The Bad News Bears
The Bad News Bears
Blu ray
Imprint
1976 / 1.78:1 / 102 min.
Starring Walter Matthau, Tatum O’Neal, Vic Morrow
Cinematography by John Alonzo
Directed by Michael Ritchie
W.C. Fields’ final screen appearance was a brief walk-on in Sensations of 1945, an overloaded variety show that barely found time for the great man. As usual Fields had the last laugh—thanks to his life-long aversion to authority, the comedian enjoyed a brief renaissance in the 70’s when his films were showcased at revival houses alongside those other counterculture champions, the Marx Brothers. Morris Buttermaker, the obstinate antihero of Michael Ritchie’s The Bad News Bears, is a W.C. Fields for The Me Decade. Like Fields, Buttermaker is a hard-drinking vagabond (he roams the San Fernando Valley cleaning swimming pools), boasts a tomato-shaped proboscis, and has little use for the world or its inhabitants—who else but Walter Matthau to play this slouching, grouching deadbeat. Even a puffed-up mountebank like Fields was a fashion plate compared to Buttermaker, who shows up on the first day of his new job in a ghastly polyester golf shirt and Farah slacks. He’s up early this particular morning, flask in hand and beer in the backseat, to begin coaching a squad of middle-school ballplayers that exists only because, like Buttermaker himself, no one else will have them.
It’s not immediately obvious to the coach and his new team, but they’re custom made for each other—the kids are all pint-sized Butterworths, ready to give as good as they get—except when it comes to actually playing the game. Little Chris Barnes is Tanner Boyle, a hapless shortstop and world-class cusser. Erin Blunt plays Ahmad Abdul-Rahim, a fleet-footed outfielder who worships Hank Aaron but is better suited to running the base paths. Alfred Lutter is Alfred Ogilvie, a human calculator who’s also a whiz at formulating baseball strategies—it’s a diverse bunch of misfits and they help Ritchie’s comedy walk, run, and slide that thin baseline between gritty and heartwarming.
The Bears begin the season by channeling the ’62 Mets—they’re so miserable that Buttermaker forfeits the game (it’s 26 to nothing, disadvantage Bears).
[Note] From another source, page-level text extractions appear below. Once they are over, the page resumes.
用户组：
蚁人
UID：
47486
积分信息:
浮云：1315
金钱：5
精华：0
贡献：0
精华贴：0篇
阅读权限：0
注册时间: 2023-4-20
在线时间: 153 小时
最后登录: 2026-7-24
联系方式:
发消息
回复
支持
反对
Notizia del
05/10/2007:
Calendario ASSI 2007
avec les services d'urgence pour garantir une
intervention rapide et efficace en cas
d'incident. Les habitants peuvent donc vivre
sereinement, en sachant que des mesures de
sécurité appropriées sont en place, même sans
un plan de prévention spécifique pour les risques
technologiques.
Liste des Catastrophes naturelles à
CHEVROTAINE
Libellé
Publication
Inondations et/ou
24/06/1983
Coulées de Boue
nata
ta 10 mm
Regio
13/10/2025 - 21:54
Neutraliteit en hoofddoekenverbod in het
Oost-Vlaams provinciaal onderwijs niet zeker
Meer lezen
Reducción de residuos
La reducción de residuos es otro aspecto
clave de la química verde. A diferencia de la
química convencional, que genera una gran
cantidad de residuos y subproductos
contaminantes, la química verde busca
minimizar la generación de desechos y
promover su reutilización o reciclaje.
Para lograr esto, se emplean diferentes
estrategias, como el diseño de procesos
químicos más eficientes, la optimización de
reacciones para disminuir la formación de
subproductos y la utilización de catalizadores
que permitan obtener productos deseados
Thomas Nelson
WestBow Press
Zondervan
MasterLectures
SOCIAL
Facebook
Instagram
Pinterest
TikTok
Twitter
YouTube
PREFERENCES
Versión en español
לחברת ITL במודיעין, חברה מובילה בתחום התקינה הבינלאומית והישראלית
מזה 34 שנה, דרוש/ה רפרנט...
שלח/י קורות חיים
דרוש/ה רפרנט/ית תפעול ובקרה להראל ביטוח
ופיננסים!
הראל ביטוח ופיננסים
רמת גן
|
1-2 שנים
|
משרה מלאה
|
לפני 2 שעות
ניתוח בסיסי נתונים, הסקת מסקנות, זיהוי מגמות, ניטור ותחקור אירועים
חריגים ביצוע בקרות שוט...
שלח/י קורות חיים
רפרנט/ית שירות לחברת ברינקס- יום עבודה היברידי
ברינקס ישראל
So the coach, like any hard-boiled competitor, juices the team, not with steroids but two ringers; Jackie Earle Haley is Kelly Leak, a scrawny Harley-riding hood with grown-up athletic ability and Tatum O’Neal plays Amanda Whurlitzer, a quixotic tomboy with a lethal fastball. The Bears naturally have their school yard bullies to deal with but so does Morris, in the form of Roy Turner, coach of the Bears’ bête noire, the Yankees (junior division). Expertly and ominously played by a glowering Vic Morrow, Turner has more anger issues than the usual sports dad and and is fully capable of humiliating anyone at anytime, including his own son.
The attraction of most sport films is that while the story conflicts take place off the field, they’re usually resolved on it—and Ritchie’s film is no different. Intriguingly, there are no scenes of Butterworth, Turner, or the Bears, in their own homes. There are a few moments inside a seedy Valley bar and a drably lit Pizza Hut but other than that, Morris and friends seem to live out of doors and usually at the ballpark. Rather than accentuate the movie’s sunny nature it adds to the movie’s poignant undercurrent—these folks would rather be anywhere than home. The screenplay was written by Bill Lancaster (Burt’s son) who knew whereof he spoke; his Little League days were complicated by a bum leg yet he persevered—his script is so good that it sounds improvised (though a few of the kids’ insults are a little too artfully detailed to roll off the tongue of a 5th grader, let along any garden variety adult who isn’t a screenwriter).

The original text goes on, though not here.